Henriette Théodora Markovitch, dite Dora Maar, est réputée pour ses photographies des années 1930, composées dans l’atmosphère surréaliste. À partir des années 1940, et plus encore dans l’après-guerre, elle se consacre à la peinture, et ce jusqu’à sa mort. Ce pan de sa production artistique est peu connu, et quasiment jamais vu à ce jour. Il y a pourtant encore plus inconnu que la production picturale de Dora Maar : ses textes poétiques, dont les manuscrits ont été acquis en partie par l’État lors de leur vente en 1998.

Il n’est pas très surprenant que Dora Maar se soit essayée à l’écriture. Polyglotte, parlant couramment le français et l’espagnol, voyageuse, elle n’est pas sans appétence pour le langage. Ses choix amoureux et amicaux confirment son intérêt pour l’écrit. Maîtresse de Georges Bataille au début des années 1930, elle fréquente le groupe de la revue Contre-Attaque. Amie de Paul Éluard, elle est parmi les premières à lire la poésie surréaliste, ainsi que les dédicaces de ses ouvrages et les lettres et cartes postales que celui-ci lui envoie – témoignages de sa vive affection, ces courriers sont conservés au musée national Picasso-Paris. Pour le poète, Dora Maar fait intégralement partie du groupe, loin d’être seulement l’amante de Pablo Picasso. Il partage avec elle de profondes convictions politiques antifascistes.

C’est Paul Éluard qui présente Maar à Picasso, en 1935, au café des Deux Magots à Paris, et le hasard fait qu’il s’agit justement d’un moment où Picasso ne peint plus. Il se trouve au cœur d’une période d’un an consacrée à l’écriture de poèmes à l’apparence automatique (mais très retravaillés, y compris dans leur calligraphie), mêlant français et espagnol, et accumulant des images de nourriture, d’objets de la vie quotidienne, de sexe. Sans jouer au jeu ancien et hypothétique du dialogue des morts, on peut supposer que la poésie ne fut pas absente de leur conversation.
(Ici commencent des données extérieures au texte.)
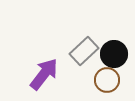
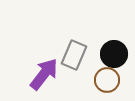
gray rectangle: moved 10 px left, 4 px down; rotated 24 degrees counterclockwise
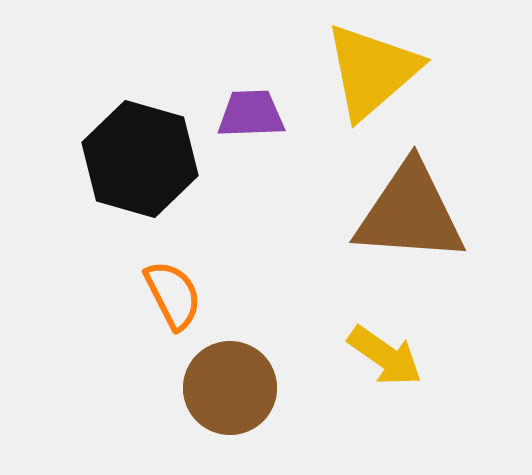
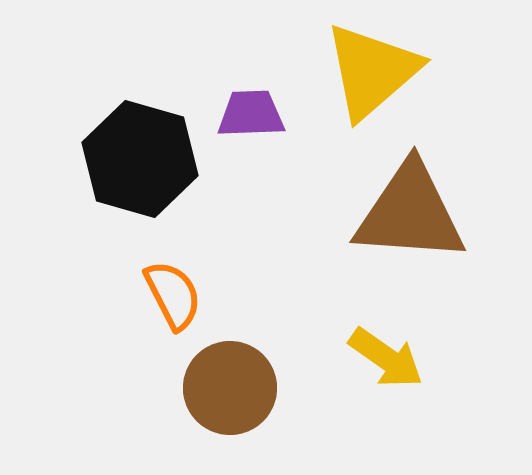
yellow arrow: moved 1 px right, 2 px down
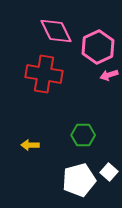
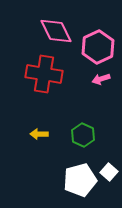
pink arrow: moved 8 px left, 4 px down
green hexagon: rotated 25 degrees clockwise
yellow arrow: moved 9 px right, 11 px up
white pentagon: moved 1 px right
Les poèmes de Dora Maar sont en petit nombre, une vingtaine, le plus souvent non datés – tel poème porte la date de 1932, tel autre du 20 mars 1947 suivie de « fausse date 42 ou 43 ? », laissant planer le doute sur toute tentative de datation. Manuscrits, rédigés de l’écriture ronde et identifiable de Dora Maar à l’encre noire ou bleue, au feutre vert ou rouge, au crayon à papier ou de couleur, ils se présentent généralement sous une forme versifiée, avec passage à la ligne, sans rime, et peu de ponctuation, le plus souvent. Des passages sont volontairement biffés, créant des effets visuels. Certains feuillets comportent aussi des poèmes de Picasso, parfois recopiés par Dora Maar, permettant de les situer entre la fin des années 1930 et le début des années 1940. L’un d’eux, écrit sur un papier à en-tête de l’hôtel-restaurant Vaste Horizon à Mougins, est né de ces étés de création collective et expérimentale, de 1936 et 1937, passés dans cette petite ville de la Côte d’Azur avec des surréalistes, notamment Nusch et Paul Éluard.
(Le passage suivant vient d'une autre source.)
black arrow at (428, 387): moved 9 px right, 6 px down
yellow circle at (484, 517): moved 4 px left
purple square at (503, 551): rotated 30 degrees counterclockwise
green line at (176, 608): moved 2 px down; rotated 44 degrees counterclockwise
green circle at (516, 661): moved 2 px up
Mais l’essentiel des feuillets est de la main seule de Dora Maar. Écrits pour partie sur un papier à en-tête – « Dora Maar, Photographe » comportant au bas l’adresse de son atelier « 29. rue d’Astorg, ANJ 07.49 » –, pour d’autres sur des feuilles volantes ou de carnet, ils ont en commun une tonalité élégiaque, une forme atténuée de mélancolie, et relèvent de l’expression d’un moi lyrique intime. Par leur enchaînement associatif, ils peuvent évoquer la poésie surréaliste, et plus généralement celle de Paul Éluard ou de Claude Roy. L’évocation de sentiments diffus (« jalousie », « peur », « amour ») vient se mêler à des images nettes renvoyant à des êtres animés ou inanimés (« griffes », « fenêtre ouverte », « sang »). Certains poèmes sont adressés à un être aimé, d’autres évoquent une forme de prière. Tous – à moins qu’il ne s’agisse d’une projection de la lectrice – tendent à déployer le sentiment de l’absence et de la solitude, vox clamantis in deserto mais comme en sourdine et à soi-même.

Ces quelques poèmes et fragments poétiques déploient plus encore la riche, originale et créative personnalité de Dora Maar.